Seares: Ressa and Uson cases: blurred line between a mistake and a lie

Seares: Ressa and Uson cases: blurred line between a mistake and a lie

[1] MARIA Ressa, founder and chief executive officer of the digital website Rappler, last May 7 was interviewed live on ABC News Australia's "Beverly of the World" about the closure of ABS-CBN.

And Ressa said: "This is a network that had 11 million employees when I was working there, while I headed the news group."

[2] Mocha Uson, deputy administrator of Owwa or Overseas Workers Welfare Administration and a blogger, credited in a Facebook post the government for distributing PPE or personal protective equipment, when they were in fact donated by SM Foundation, a private group.

Journalist, propagandist

Ressa is a journalist who is recognized internationally as Time Magazine's one of the 2019 Influential People and one of its 2018 Persons of the Year. She has been arrested and released on bail multiple times.

Uson is a propagandist who uses her social media platform to defend the administration that hires her. She has been in and out of scrapes for her behavior in social media, which she hasn't given up despite her being a public official.

Both have been mired in controversy, center stage and up front. Ressa, for alleged violations of corporate law and journalism standards by her media outlet. Uson, for alleged violations of code of ethics for government officials and employees.

Commonality: fake news

Not surprisingly, each is accused of spreading fake news: for the critical articles in Ressa's Rappler and for the "false" pieces of information in Uson's blog. By sheer number of published materials that were fact-checked and exposed as bogus, Uson could take hands down the title of "Fake News Queen."

In the most recent incidents that spotlight the two controversy-wrapped Filipinas, who made a mistake and who lied?

Uson is facing an NBI investigation for spreading fake news under the Bayanihan to Heal as One Act. which carries a two-month jail term or fine of P10,000 to P1 million.

Ressa is not being called to any inquiry. She already apologized publicly for her error. Yet she faced the same "fake news" accusation in the bar of public opinion.

Ammunition to critics

Expectedly, Ressa's mistake was seized as ammunition by non-sympathizers: one post bannered her slip as "11 Million Lies"; a tweet said, "Pinnochia-ng-ina, young 11K nga malaking kalukohan na, nagging 11 million pa, and she calls herself a journalist."

Ressa erred, she slipped. ABS-CBN employees could not be 11 million, a number that is even called by network critics as bloated.

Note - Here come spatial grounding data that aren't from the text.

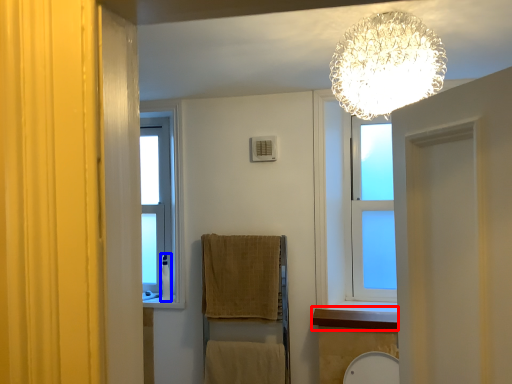 Question: Which object is closer to the camera taking this photo, window sill (highlighted by a red box) or toiletry (highlighted by a blue box)?

Choices:
 (A) window sill
 (B) toiletry

Answer: (A) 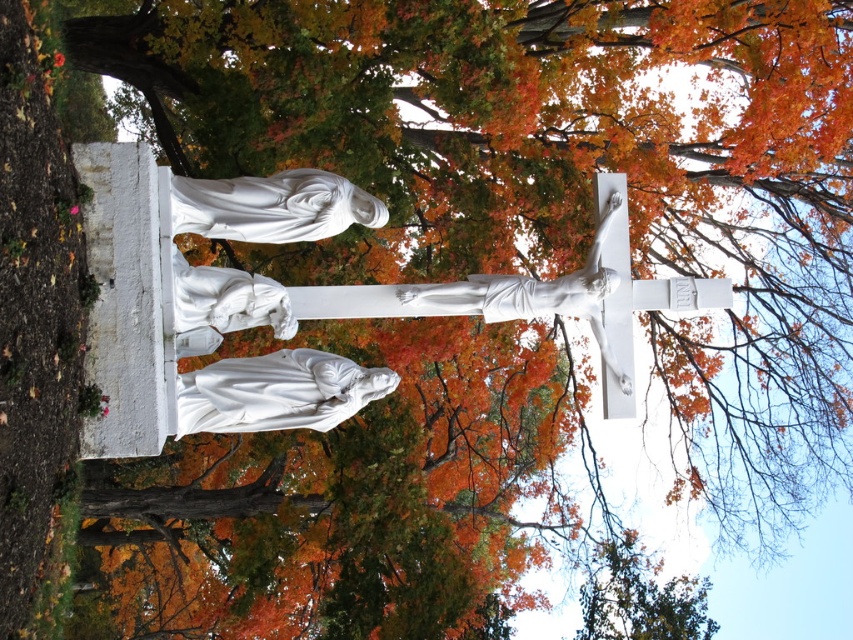 You are a GUI agent. You are given a task and a screenshot of the screen. Output one action in this format:
    pyautogui.click(x=<x>, y=<y>)
    Task: Click on the white marble statue at upper left
    This screenshot has height=640, width=853.
    Given the screenshot: What is the action you would take?
    pyautogui.click(x=271, y=205)

Can you confirm if white marble statue at upper left is thinner than white marble crucifix at upper center?

Yes.

Can you confirm if white marble statue at upper left is positioned to the right of white marble crucifix at upper center?

Incorrect, white marble statue at upper left is not on the right side of white marble crucifix at upper center.

Who is more forward, (312, 211) or (596, 234)?

Positioned in front is point (312, 211).

Locate an element on the screen. This screenshot has width=853, height=640. white marble statue at upper left is located at coordinates (271, 205).

Does white marble statue at lower center have a smaller size compared to white marble statue at upper left?

Actually, white marble statue at lower center might be larger than white marble statue at upper left.

At what (x,y) coordinates should I click in order to perform the action: click on white marble statue at lower center. Please return your answer as a coordinate pair (x, y). Looking at the image, I should click on (277, 392). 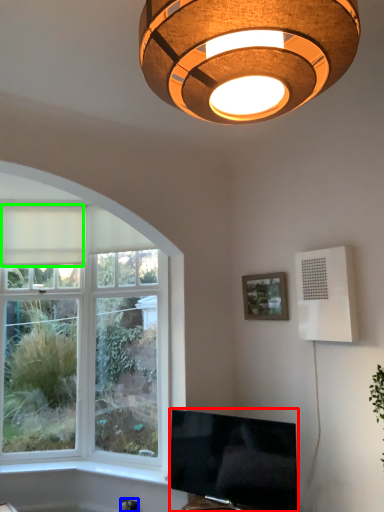 Question: Considering the real-world distances, which object is farthest from television (highlighted by a red box)? electric outlet (highlighted by a blue box) or curtain (highlighted by a green box)?

Choices:
 (A) electric outlet
 (B) curtain

Answer: (B) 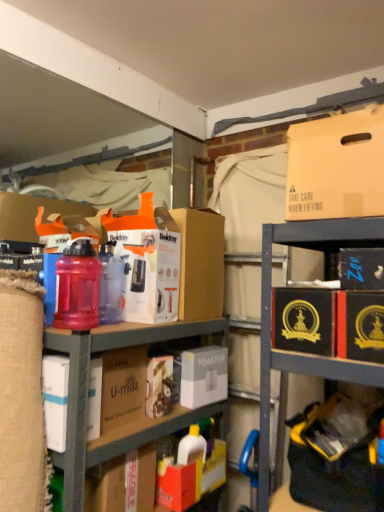 Question: From the image's perspective, is matte plastic bottles at center on top of orange matte cardboard box at center, arranged as the first cardboard box when viewed from the back?

Choices:
 (A) no
 (B) yes

Answer: (A)

Question: From the image's perspective, is matte plastic bottles at center beneath orange matte cardboard box at center, the 1th cardboard box when ordered from left to right?

Choices:
 (A) yes
 (B) no

Answer: (A)

Question: Is matte plastic bottles at center not near orange matte cardboard box at center, which is the second cardboard box from front to back?

Choices:
 (A) no
 (B) yes

Answer: (A)

Question: Would you say matte plastic bottles at center contains orange matte cardboard box at center, arranged as the first cardboard box when viewed from the back?

Choices:
 (A) no
 (B) yes

Answer: (A)

Question: Is matte plastic bottles at center oriented towards orange matte cardboard box at center, arranged as the first cardboard box when viewed from the back?

Choices:
 (A) yes
 (B) no

Answer: (B)

Question: Considering the relative sizes of matte plastic bottles at center and orange matte cardboard box at center, the 1th cardboard box when ordered from left to right, in the image provided, is matte plastic bottles at center bigger than orange matte cardboard box at center, the 1th cardboard box when ordered from left to right,?

Choices:
 (A) yes
 (B) no

Answer: (A)

Question: Considering the relative sizes of translucent plastic water bottle at left and black cardboard box at upper right, the second storage box positioned from the left, in the image provided, is translucent plastic water bottle at left taller than black cardboard box at upper right, the second storage box positioned from the left,?

Choices:
 (A) yes
 (B) no

Answer: (A)

Question: From the image's perspective, does translucent plastic water bottle at left appear higher than black cardboard box at upper right, which appears as the second storage box when viewed from the right?

Choices:
 (A) no
 (B) yes

Answer: (A)

Question: From a real-world perspective, is translucent plastic water bottle at left on top of black cardboard box at upper right, the third storage box ordered from the bottom?

Choices:
 (A) yes
 (B) no

Answer: (B)

Question: Does translucent plastic water bottle at left have a greater width compared to black cardboard box at upper right, positioned as the first storage box in top-to-bottom order?

Choices:
 (A) no
 (B) yes

Answer: (A)

Question: Is translucent plastic water bottle at left shorter than black cardboard box at upper right, positioned as the first storage box in top-to-bottom order?

Choices:
 (A) no
 (B) yes

Answer: (A)

Question: Is translucent plastic water bottle at left oriented towards black cardboard box at upper right, the third storage box ordered from the bottom?

Choices:
 (A) no
 (B) yes

Answer: (A)

Question: Is matte cardboard box at upper right to the right of orange matte cardboard box at center, the 1th cardboard box when ordered from left to right, from the viewer's perspective?

Choices:
 (A) no
 (B) yes

Answer: (B) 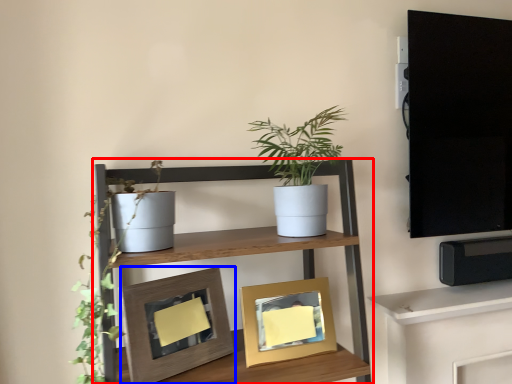 Question: Among these objects, which one is nearest to the camera, shelf (highlighted by a red box) or picture frame (highlighted by a blue box)?

Choices:
 (A) shelf
 (B) picture frame

Answer: (A) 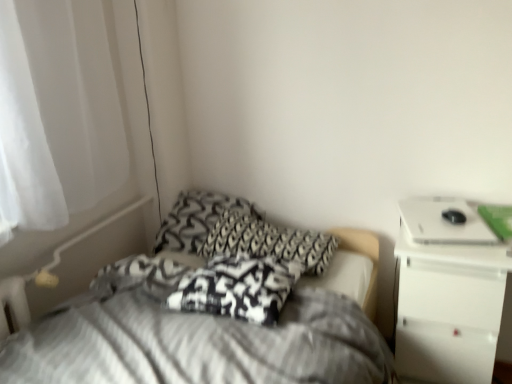 Question: In the image, is white sheer curtain at left positioned in front of or behind textured gray bed at center?

Choices:
 (A) front
 (B) behind

Answer: (B)

Question: Considering the relative positions of white sheer curtain at left and textured gray bed at center in the image provided, is white sheer curtain at left to the left or to the right of textured gray bed at center?

Choices:
 (A) left
 (B) right

Answer: (A)

Question: Which of these objects is positioned farthest from the black and white patterned pillow at center, marked as the third pillow in a back-to-front arrangement?

Choices:
 (A) white sheer curtain at left
 (B) black and white patterned pillow at center, which ranks as the 2th pillow in back-to-front order
 (C) white glossy laptop at upper right
 (D) white glossy nightstand at upper right
 (E) textured gray bed at center

Answer: (A)

Question: Estimate the real-world distances between objects in this image. Which object is farther from the white sheer curtain at left?

Choices:
 (A) black and white patterned pillow at center, which ranks as the 2th pillow in back-to-front order
 (B) white glossy laptop at upper right
 (C) textured gray bed at center
 (D) black and white patterned pillow at center, the 1th pillow from the front
 (E) white glossy nightstand at upper right

Answer: (E) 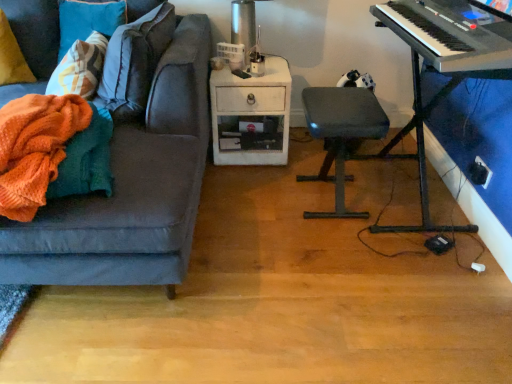 Identify the location of vacant region to the left of black plastic keyboard at right. (279, 208). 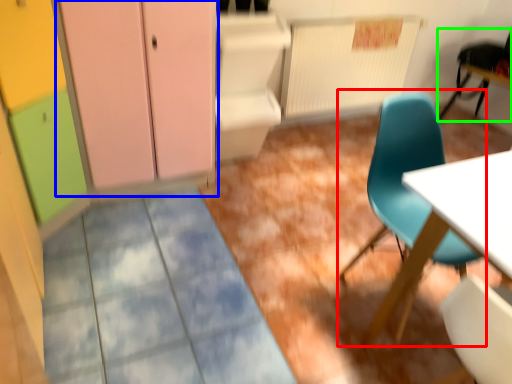 Question: Considering the real-world distances, which object is farthest from chair (highlighted by a red box)? dresser (highlighted by a blue box) or chair (highlighted by a green box)?

Choices:
 (A) dresser
 (B) chair

Answer: (B) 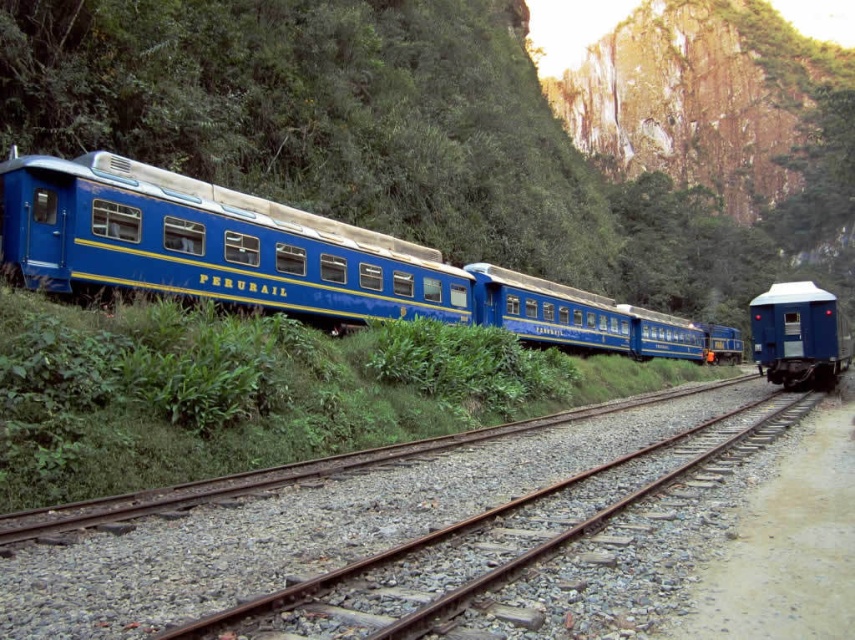 Question: Is blue polished metal train at left smaller than smooth gravel track at center?

Choices:
 (A) yes
 (B) no

Answer: (B)

Question: Which point is closer to the camera taking this photo?

Choices:
 (A) (243, 580)
 (B) (640, 342)
 (C) (823, 310)

Answer: (A)

Question: Which object appears farthest from the camera in this image?

Choices:
 (A) smooth gravel track at center
 (B) blue polished metal train at left
 (C) matte blue train car at right

Answer: (C)

Question: Does smooth gravel track at center have a greater width compared to matte blue train car at right?

Choices:
 (A) yes
 (B) no

Answer: (B)

Question: Does smooth gravel track at center have a greater width compared to matte blue train car at right?

Choices:
 (A) no
 (B) yes

Answer: (A)

Question: Which of these objects is positioned farthest from the matte blue train car at right?

Choices:
 (A) smooth gravel track at center
 (B) blue polished metal train at left

Answer: (B) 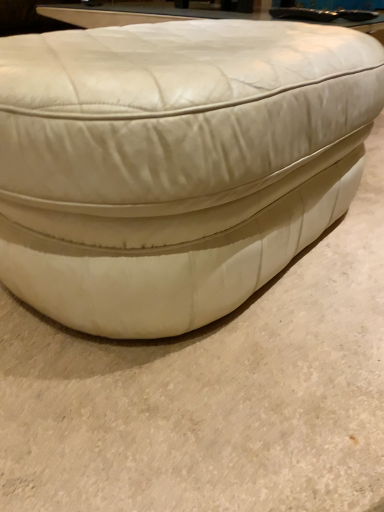 Question: Should I look upward or downward to see white leather ottoman at center?

Choices:
 (A) up
 (B) down

Answer: (A) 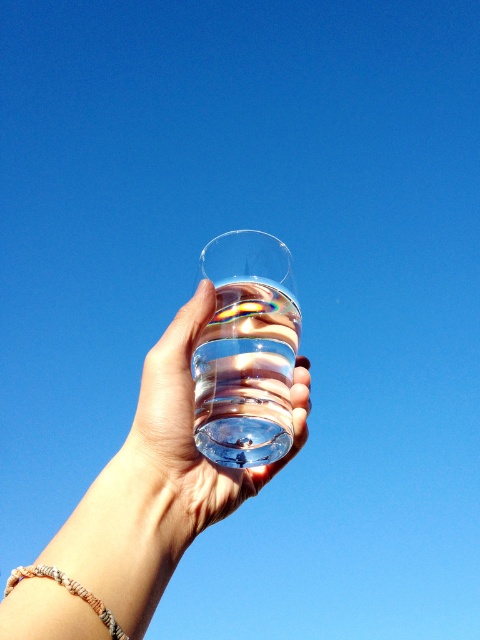 Question: Among these objects, which one is nearest to the camera?

Choices:
 (A) transparent glass water at center
 (B) clear glass water at center
 (C) transparent glass at center
 (D) beige woven bracelet at lower left

Answer: (C)

Question: Which object appears closest to the camera in this image?

Choices:
 (A) transparent glass water at center
 (B) transparent glass at center

Answer: (B)

Question: Can you confirm if clear glass water at center is positioned above transparent glass water at center?

Choices:
 (A) no
 (B) yes

Answer: (A)

Question: Can you confirm if transparent glass at center is positioned above clear glass water at center?

Choices:
 (A) yes
 (B) no

Answer: (B)

Question: Considering the relative positions of transparent glass water at center and beige woven bracelet at lower left in the image provided, where is transparent glass water at center located with respect to beige woven bracelet at lower left?

Choices:
 (A) right
 (B) left

Answer: (A)

Question: Which point is farther to the camera?

Choices:
 (A) (195, 307)
 (B) (84, 541)

Answer: (A) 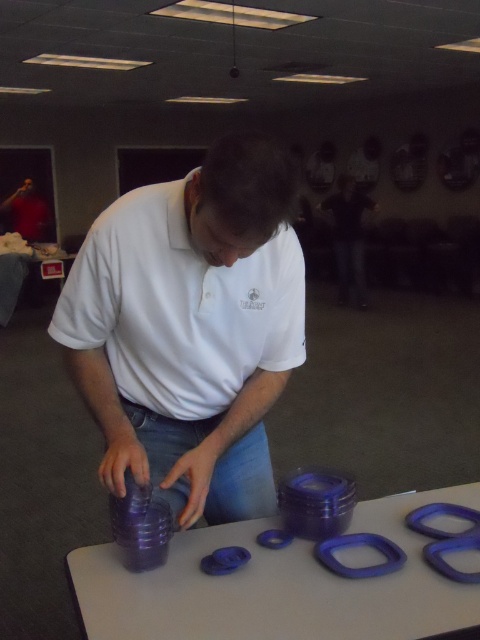 From the picture: You are a fashion designer observing the man in the scene. You need to determine if the purple plastic rings at center can be worn as accessories on the white matte shirt at center without overlapping. Based on their sizes, what is your conclusion?

The white matte shirt at center has a larger size compared to purple plastic rings at center, so the purple plastic rings at center can be worn as accessories on the white matte shirt at center without overlapping.

You are a delivery person who needs to place a large package on the table where the purple plastic rings at center and the matte white shirt at center are located. Which object on the table should you move to make space, and why?

You should move the purple plastic rings at center because it is smaller than the matte white shirt at center and thus easier to relocate to make space for the large package. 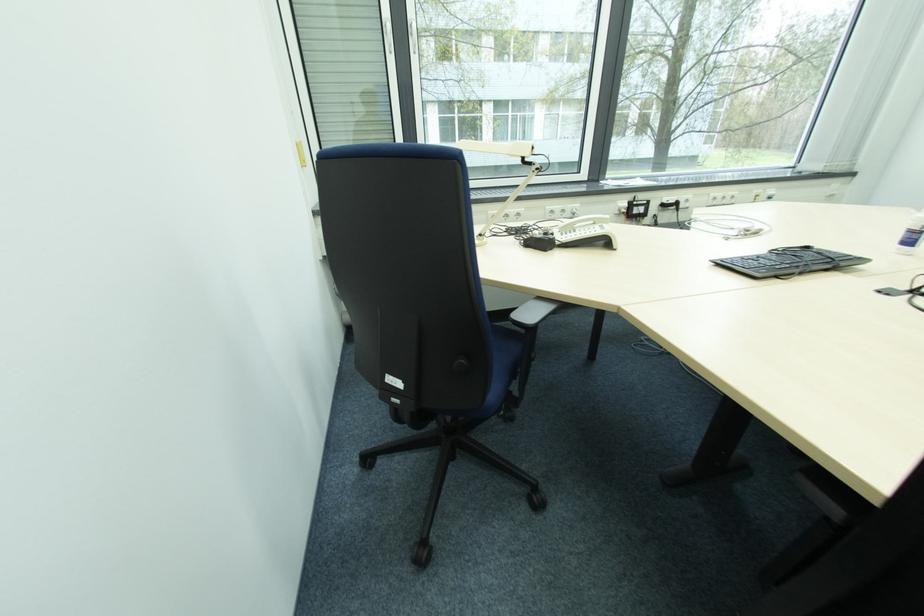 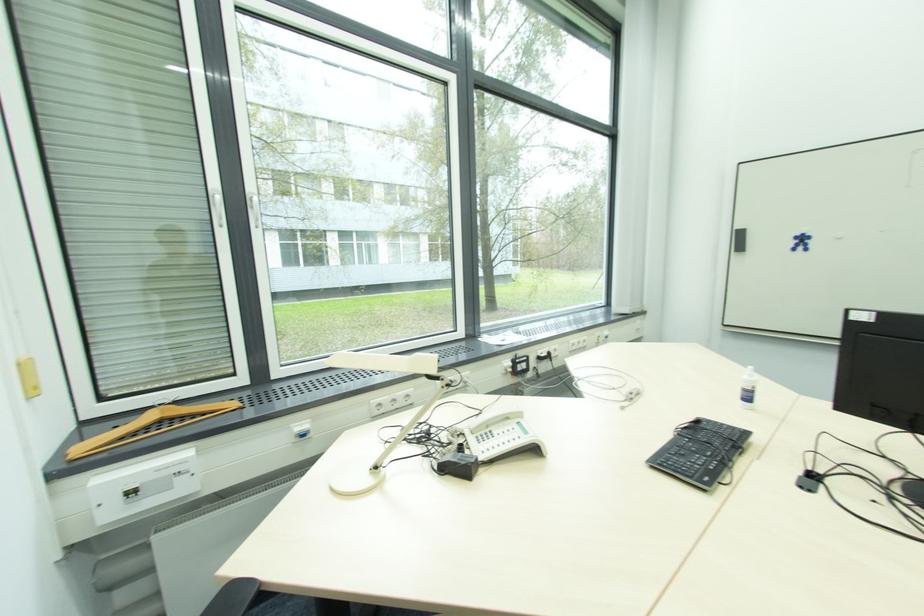 The point at (808, 251) is marked in the first image. Where is the corresponding point in the second image?

(700, 424) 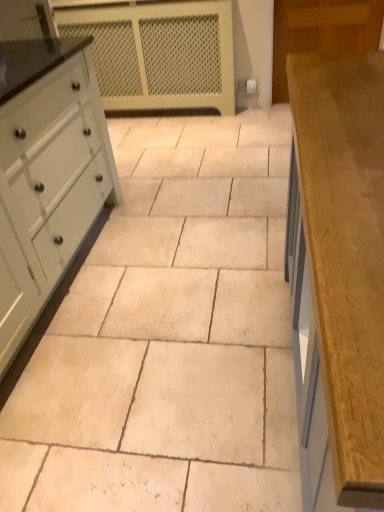 Based on the photo, measure the distance between wooden countertop at right and camera.

wooden countertop at right and camera are 33.68 centimeters apart.

Describe the element at coordinates (338, 275) in the screenshot. The height and width of the screenshot is (512, 384). I see `wooden countertop at right` at that location.

Identify the location of white painted wood chest of drawers at left. Image resolution: width=384 pixels, height=512 pixels. (49, 184).

Find the location of a particular element. white mesh radiator at upper center is located at coordinates (159, 53).

This screenshot has height=512, width=384. I want to click on wooden countertop at right, so click(338, 275).

Looking at the image, does white painted wood chest of drawers at left seem bigger or smaller compared to beige stone tile at center?

Clearly, white painted wood chest of drawers at left is larger in size than beige stone tile at center.

From a real-world perspective, relative to beige stone tile at center, is white painted wood chest of drawers at left vertically above or below?

white painted wood chest of drawers at left is situated higher than beige stone tile at center in the real world.

Between white painted wood chest of drawers at left and beige stone tile at center, which one has larger width?

beige stone tile at center is wider.

Considering the relative sizes of white mesh radiator at upper center and white painted wood chest of drawers at left in the image provided, is white mesh radiator at upper center shorter than white painted wood chest of drawers at left?

Incorrect, the height of white mesh radiator at upper center does not fall short of that of white painted wood chest of drawers at left.

From the image's perspective, between white mesh radiator at upper center and white painted wood chest of drawers at left, who is located below?

white painted wood chest of drawers at left, from the image's perspective.

Is white mesh radiator at upper center beside white painted wood chest of drawers at left?

No, white mesh radiator at upper center is not making contact with white painted wood chest of drawers at left.

Considering the sizes of objects beige stone tile at center and white mesh radiator at upper center in the image provided, who is thinner, beige stone tile at center or white mesh radiator at upper center?

white mesh radiator at upper center is thinner.

Is white mesh radiator at upper center a part of beige stone tile at center?

No, white mesh radiator at upper center is located outside of beige stone tile at center.

Which is behind, point (42, 430) or point (115, 17)?

Point (115, 17)

From the image's perspective, between wooden countertop at right and white painted wood chest of drawers at left, who is located below?

From the image's view, wooden countertop at right is below.

Could you tell me if wooden countertop at right is turned towards white painted wood chest of drawers at left?

No, wooden countertop at right is not aimed at white painted wood chest of drawers at left.

Is wooden countertop at right not near white painted wood chest of drawers at left?

Yes, wooden countertop at right and white painted wood chest of drawers at left are quite far apart.

Which object is more forward, wooden countertop at right or white painted wood chest of drawers at left?

wooden countertop at right is more forward.

Considering the sizes of white mesh radiator at upper center and wooden countertop at right in the image, is white mesh radiator at upper center bigger or smaller than wooden countertop at right?

Considering their sizes, white mesh radiator at upper center takes up less space than wooden countertop at right.

Considering the relative sizes of white mesh radiator at upper center and wooden countertop at right in the image provided, is white mesh radiator at upper center shorter than wooden countertop at right?

Correct, white mesh radiator at upper center is not as tall as wooden countertop at right.

Where is `countertop that is below the white mesh radiator at upper center (from the image's perspective)`? countertop that is below the white mesh radiator at upper center (from the image's perspective) is located at coordinates (338, 275).

Is white mesh radiator at upper center oriented towards wooden countertop at right?

Yes, white mesh radiator at upper center is oriented towards wooden countertop at right.

From a real-world perspective, is white mesh radiator at upper center positioned above or below beige stone tile at center?

white mesh radiator at upper center is situated higher than beige stone tile at center in the real world.

Where is `appliance above the beige stone tile at center (from a real-world perspective)`? appliance above the beige stone tile at center (from a real-world perspective) is located at coordinates (159, 53).

Is white mesh radiator at upper center turned away from beige stone tile at center?

No, white mesh radiator at upper center is not facing the opposite direction of beige stone tile at center.

Does beige stone tile at center come behind white painted wood chest of drawers at left?

No, beige stone tile at center is closer to the camera.

Measure the distance between beige stone tile at center and white painted wood chest of drawers at left.

The distance of beige stone tile at center from white painted wood chest of drawers at left is 19.75 inches.

From the picture: Which of these two, beige stone tile at center or white painted wood chest of drawers at left, stands taller?

white painted wood chest of drawers at left.

Can you confirm if beige stone tile at center is smaller than white painted wood chest of drawers at left?

Yes.

Locate an element on the screen. chest of drawers above the beige stone tile at center (from a real-world perspective) is located at coordinates (49, 184).

Where is `appliance that is behind the white painted wood chest of drawers at left`? This screenshot has height=512, width=384. appliance that is behind the white painted wood chest of drawers at left is located at coordinates (159, 53).

When comparing their distances from beige stone tile at center, does white mesh radiator at upper center or white painted wood chest of drawers at left seem closer?

Based on the image, white painted wood chest of drawers at left appears to be nearer to beige stone tile at center.

Looking at the image, which one is located closer to white mesh radiator at upper center, white painted wood chest of drawers at left or wooden countertop at right?

Based on the image, white painted wood chest of drawers at left appears to be nearer to white mesh radiator at upper center.

From the image, which object appears to be farther from beige stone tile at center, white painted wood chest of drawers at left or white mesh radiator at upper center?

Based on the image, white mesh radiator at upper center appears to be further to beige stone tile at center.

When comparing their distances from beige stone tile at center, does white mesh radiator at upper center or wooden countertop at right seem closer?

ABS-CBN earlier said 5,918 are direct employees while 11,071 compose the whole ABS-CBN Group. Of the 5,918, only 2,661 (as of 2019), are regular employees; the rest are seasonal workers, independent contractors, on-camera talents and project employees. But the 11,000 figure has stuck. Ressa used it in the interview but tacked on the "million" instead of "thousand."

Intent, purpose

Ressa couldn't have intended to mislead her audience with an outright lie. A seasoned journalist and public speaker, she must know that any false claim could be quickly exposed. It would be sheer stupidity if she had done it deliberately. The high number was patently unbelievable and in the context of question and answer, she was not kidding. Her other lapse of wit was that she didn't notice it at once and corrected it right there or immediately afterwards.

In contrast, Uson has had brushes with charges of using false information in her blog. Thus, the public reaction was quick condemnation of "she's done it again." If she is not disturbed by the attacks on her person, it must be because her work is mostly propaganda, that is, to sway the readers to her side or cause. Verifying the facts is the work of a journalist and, Uson once told a Senate committee hearing on a "fake-news" bill. when her practice and techniques were questioned, "I am not a journalist." Journalism standards do not apply to her.

Lie or error

A lie is conscious and deliberate, aimed for a purpose: to persuade and convince the listener. An error is a slip of the tongue or lapse of the mind, at times even unnoticed until the statement comes out or someone else calls it out.

Journalism has a system of review that goes over the material before it is printed, posted or aired. With the increasing speed in travel of content from writer or reporter to media consumer, mistakes are often made. But these are corrected promptly; the same technology that accelerates production also enables fast revision.

Ressa was not the journalist when interviewed; she was the source. If she were writing for Rappler, the system of review would've been at work. The Australian interviewer, the journalist in that frame of time, didn't notice the blatantly wrong figure; was she listening to Ressa's answer as a good interviewer should?

Uson either knew the fact about the PPE or she did not. Knowledge here is crucial to assess liability, since she is not just a propagandist, she is also a government official supposedly tethered to public employees code of ethics and conduct.

Bad for journalism

Being the prominent protagonists in the battle between the administration and its critics, both Ressa and Uson would hardly get kind and fair treatment from each other's opposing camp.

As to journalism, this is bad for reporters and editors when honest mistakes in presenting the news are rashly branded as false and ill-intentioned. They can only make harder efforts at accuracy and fairness so as not to be lumped with propagandists.